We are, in other words, all in this together. As George Caffentzis writes:

[T]he World Bank, like the IMF, operates right in our midst, being financed by US tax dollars, and staffed by academic colleagues. Thus, it is arguable that we have a special responsibility to inform ourselves about its operations, particularly when they affect students, colleagues, and the future of academic institutions. And we have a responsibility to make our voice heard if we stand convinced that the “rationalization” of African academe risks destroying for millions of Africans and for years to come the possibility of schooling at all levels. (18)

What can we do? What can we do when faced with the reach and power of The Washington Consensus and the governments which share the IMF/World Bank’s ideologies?

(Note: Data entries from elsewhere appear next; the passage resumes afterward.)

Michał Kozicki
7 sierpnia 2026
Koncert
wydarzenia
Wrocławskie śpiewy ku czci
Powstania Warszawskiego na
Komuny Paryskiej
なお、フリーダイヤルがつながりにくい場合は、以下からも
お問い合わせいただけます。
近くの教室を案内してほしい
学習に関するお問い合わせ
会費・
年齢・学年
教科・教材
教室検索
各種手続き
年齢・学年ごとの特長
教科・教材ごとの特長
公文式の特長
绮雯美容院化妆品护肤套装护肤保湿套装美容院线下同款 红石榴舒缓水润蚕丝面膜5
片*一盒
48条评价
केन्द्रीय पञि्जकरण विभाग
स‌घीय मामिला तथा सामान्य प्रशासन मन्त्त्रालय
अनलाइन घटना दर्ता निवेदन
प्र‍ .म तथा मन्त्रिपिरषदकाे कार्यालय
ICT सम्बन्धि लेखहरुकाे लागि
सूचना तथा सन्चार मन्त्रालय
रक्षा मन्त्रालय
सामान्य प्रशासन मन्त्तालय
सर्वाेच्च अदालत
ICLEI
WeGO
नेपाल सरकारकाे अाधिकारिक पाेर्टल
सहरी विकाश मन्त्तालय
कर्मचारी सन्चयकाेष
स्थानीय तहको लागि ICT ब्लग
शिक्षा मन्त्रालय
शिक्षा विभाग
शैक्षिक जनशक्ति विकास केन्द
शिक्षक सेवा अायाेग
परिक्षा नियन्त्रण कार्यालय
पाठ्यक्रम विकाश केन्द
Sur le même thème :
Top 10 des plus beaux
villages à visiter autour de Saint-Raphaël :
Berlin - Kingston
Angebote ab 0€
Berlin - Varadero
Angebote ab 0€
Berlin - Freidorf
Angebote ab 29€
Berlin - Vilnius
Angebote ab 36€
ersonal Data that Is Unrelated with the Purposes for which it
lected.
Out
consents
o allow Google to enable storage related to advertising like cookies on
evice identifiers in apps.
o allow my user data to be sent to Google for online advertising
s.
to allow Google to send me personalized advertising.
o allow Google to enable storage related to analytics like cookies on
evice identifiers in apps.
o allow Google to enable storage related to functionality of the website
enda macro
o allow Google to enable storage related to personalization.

We can read and study the rhetoric of the documents published by UNESCO, The World Bank, and the IMF. They are easily available through the webpages of these organizations. We can continue to study the history of the corporatization and unionization of the university. We can study our curricula for the ways that they support business rather than student interests when they do; indeed, we can study how business and student interests conflict, when they do. We can continue to study the processes and destructive effects of globalization and learn how they are occurring in the US as well as abroad. We can share what we are discovering with each other as often as we are able. We can join and support teachers’ unions. We can choose to work in unionized universities, when we have the choice, that have collective bargaining and which protect the rights of adjuncts (they do exist, though, as in Pennsylvania, they are under greater and greater pressure from conservative state officials). And we can support unionizing in our own universities and colleges as well those who are unionizing elsewhere. Finally, we can support those who are demonstrating against international policies that do more to create world poverty than alleviate it.

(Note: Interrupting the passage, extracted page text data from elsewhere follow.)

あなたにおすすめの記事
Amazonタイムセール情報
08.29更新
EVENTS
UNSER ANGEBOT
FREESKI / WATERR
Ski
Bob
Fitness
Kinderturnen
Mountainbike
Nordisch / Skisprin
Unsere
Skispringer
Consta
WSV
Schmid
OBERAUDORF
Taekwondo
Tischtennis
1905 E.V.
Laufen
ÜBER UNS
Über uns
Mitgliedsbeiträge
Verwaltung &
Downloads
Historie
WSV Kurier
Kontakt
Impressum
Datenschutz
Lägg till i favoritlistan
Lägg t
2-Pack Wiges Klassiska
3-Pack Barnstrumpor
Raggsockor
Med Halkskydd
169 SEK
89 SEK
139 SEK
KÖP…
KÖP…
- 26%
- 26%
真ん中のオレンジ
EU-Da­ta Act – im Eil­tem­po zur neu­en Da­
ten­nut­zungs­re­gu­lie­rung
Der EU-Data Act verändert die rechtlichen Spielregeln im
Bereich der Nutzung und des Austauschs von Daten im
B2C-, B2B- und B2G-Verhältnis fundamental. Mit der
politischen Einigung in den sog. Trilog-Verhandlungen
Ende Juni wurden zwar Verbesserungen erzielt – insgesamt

The point is that we literacy educators need to know the issues and the history if we are to make united, purposeful and effective calls for change. Some informed intellectuals and teachers have already begun. For instance, The International Forum on Globalization is creating and disseminating alternative visions for alleviating world poverty, managing the global economy, sustaining global stability, and encouraging economic democracy (Cavanagh). The global power of the Washington Consensus might seem to put organizations such as The World Bank and IMF out of our reach, but the fact is that they are not. Certainly the World Trade Organization has been affected by the attention and presence of those demonstrating against the exploitation occurring in the name of globalization. And, as the back cover of Kevin Danaher’s 10 Reasons to Abolish the IMF and World Bank reminds us: “We abolished slavery; we abolished Jim Crow laws; we abolished child labor; we abolished the exclusion of women from voting; we abolished the 60-hour work week; and we can abolish international banking institutions that do more to prevent democracy than to promote it.”

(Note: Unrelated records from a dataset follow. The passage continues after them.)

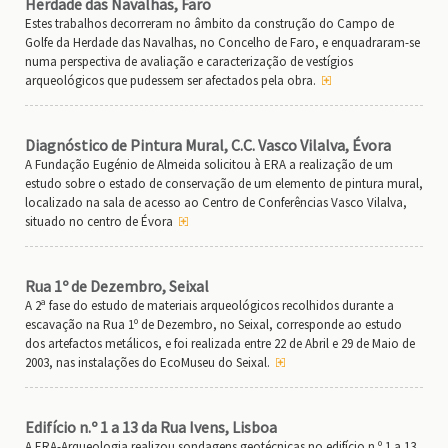
Herdade das Navalhas, Faro
Estes trabalhos decorreram no âmbito da construção do Campo de
Golfe da Herdade das Navalhas, no Concelho de Faro, e enquadraram-se
numa perspectiva de avaliação e caracterização de vestígios
arqueológicos que pudessem ser afectados pela obra.
Diagnóstico de Pintura Mural, C.C. Vasco Vilalva, Évora
A Fundação Eugénio de Almeida solicitou à ERA a realização de um
estudo sobre o estado de conservação de um elemento de pintura mural,
localizado na sala de acesso ao Centro de Conferências Vasco Vilalva,
situado no centro de Évora
Rua 1º de Dezembro, Seixal
A 2ª fase do estudo de materiais arqueológicos recolhidos durante a
escavação na Rua 1º de Dezembro, no Seixal, corresponde ao estudo
dos artefactos metálicos, e foi realizada entre 22 de Abril e 29 de Maio de
2003, nas instalações do EcoMuseu do Seixal.
Edifício n.º 1 a 13 da Rua Ivens, Lisboa
A ERA-Arqueologia realizou sondagens geotécnicas no edifício n.º 1 a 13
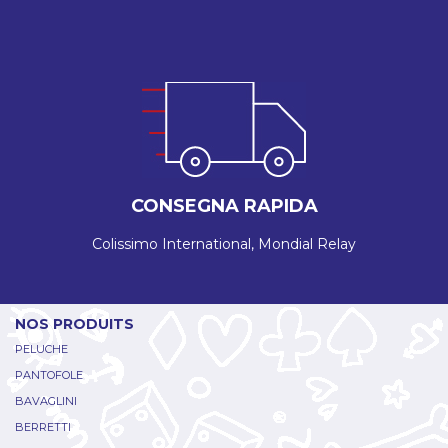
CONSEGNA RAPIDA
Colissimo International, Mondial Relay
NOS PRODUITS
PELUCHE
PANTOFOLE
BAVAGLINI
BERRETTI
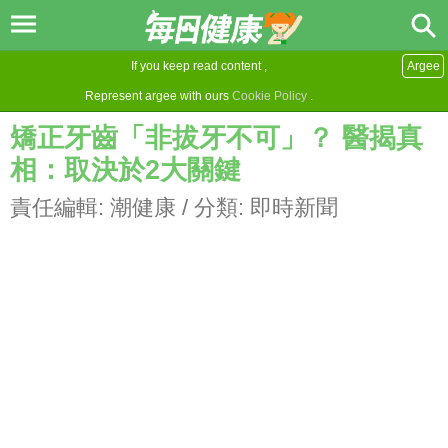
If you keep read content ,
Argee
Represent argee with ours
Cookie Policy
.
矯正牙齒「非拔牙不可」？ 醫揭真
相：取決於2大關鍵
責任編輯:
潮健康
/ 分類:
即時新聞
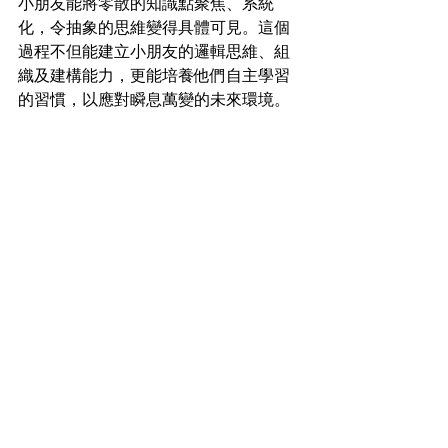
小朋友能將零散的知識點聚焦、系統
化，令抽象的思維變得具體可見。這個
過程不但能建立小朋友的邏輯思維、組
織及建構能力，更能培養他們自主學習
的習慣，以應對瞬息萬變的未來環境。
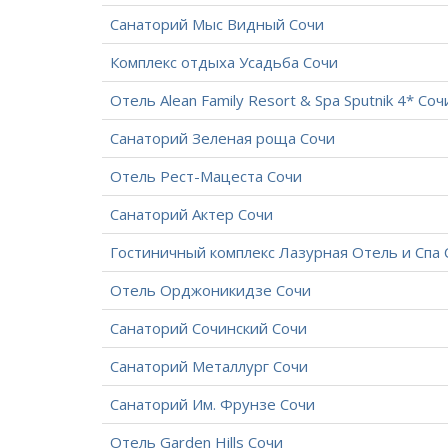
Санаторий Мыс Видный Сочи
Комплекс отдыха Усадьба Сочи
Отель Alean Family Resort & Spa Sputnik 4* Соч
Санаторий Зеленая роща Сочи
Отель Рест-Мацеста Сочи
Санаторий Актер Сочи
Гостиничный комплекс Лазурная Отель и Спа 
Отель Орджоникидзе Сочи
Санаторий Сочинский Сочи
Санаторий Металлург Сочи
Санаторий Им. Фрунзе Сочи
Отель Garden Hills Сочи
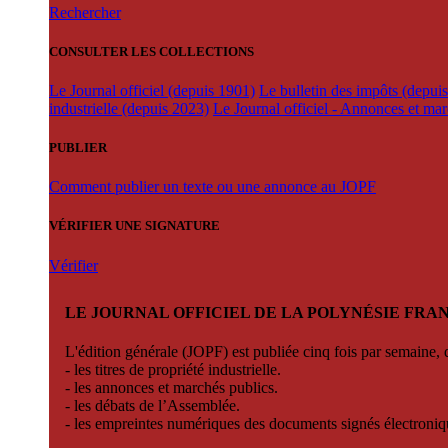
Rechercher
CONSULTER LES COLLECTIONS
Le Journal officiel (depuis 1901)
Le bulletin des impôts (depui
industrielle (depuis 2023)
Le Journal officiel - Annonces et ma
PUBLIER
Comment publier un texte ou une annonce au JOPF
VÉRIFIER UNE SIGNATURE
Vérifier
LE JOURNAL OFFICIEL DE LA POLYNÉSIE FRA
L'édition générale (JOPF) est publiée cinq fois par semaine, d
- les titres de propriété industrielle.
- les annonces et marchés publics.
- les débats de l’Assemblée.
- les empreintes numériques des documents signés électroni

Things change slowly, and history shows that things certainly change more slowly for some than for others. The human imagination is always under pressure from those with profit–inspired designs to commodify thought, desire, and care. If there is hope in the human condition, however, it is that something of the human imagination always escapes. No product: no one car, no one motion picture, no one video game and no one corporate-sponsored curriculum has captured the human imagination in total. Something escapes, some surplus in imagination that resists commodifcation. We need to look beyond national boundaries and learn how capital’s interests in literacy education are international. Perhaps, if we do, we will begin to learn how to stop exporting the violence of literacy.